The ONLY "fixes" to Obamacare have simply INCREASED the number of people left out of access to our healthcare system through "EXEMPTIONS" from being taxed because they're excluded from access to health insurance, in stark contrast to the ridiculously false claims made by Obama to the Canadian PM that in the US there is a right to healthcare on March 13, 2016, (a lie challenged by Castro on March 22, 2016.)

The fixes to the crushing costs of gaining health insurance has been a governmental response of, "OK, you can't get health insurance, but at least we'll exempt you from the individual mandate and won't tax you on top of that." So we see that in response to the Supreme Court's decision that Medicaid expansion can't be forced on populations, leaving those in non-adopting states out of the opportunity to be eligible that Obamacare's answer--TOUGH, the most we'll do is exempt you from the individual mandate tax, (https://www.healthcare.gov/health-coverage-exemptions/exemptions-from-the-fee/).

And the Medicaid EXEMPTION is not the only one that brutalizes arguably the neediest among us. If you're homeless, tough for you (but we won't tax you), if you experienced domestic violence, tough for you (but we won't tax you for not having health insurance), if you filed for bankruptcy, tough for you (but we won't tax you for not having health insurance), if you had medical expenses you couldn't pay, tough for you (but we won't tax you for not having health insurance).

The law is also idiotic--why is domestic violence counseling one of the freebies we must all pay for in every policy when people who are victims of domestic violence are EXEMPT from purchasing health insurance?
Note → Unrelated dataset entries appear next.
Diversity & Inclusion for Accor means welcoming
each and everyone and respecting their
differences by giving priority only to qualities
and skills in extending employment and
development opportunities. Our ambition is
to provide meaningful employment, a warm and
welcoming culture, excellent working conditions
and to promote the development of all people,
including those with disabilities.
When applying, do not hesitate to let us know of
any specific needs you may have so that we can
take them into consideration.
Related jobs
Or, why can millionaires who can somehow get their INCOME to satisfy eligibility for entitlement money under Obamacare get government money because there is no assets test under Obamacare but the poorest among us can be left without health insurance? This isn't growing pains, it's the stupidity of Obamacare.

Ms. Rosenthal, as an Obamacare apologist, exemplifies the misinformation standard that has been used to push Obamacare, the hard-headed adherence to the original false promises that are divorced from reality. "LABELING" is not the answer to this, meaningful CHANGES to or REPEAL of the law is the answer.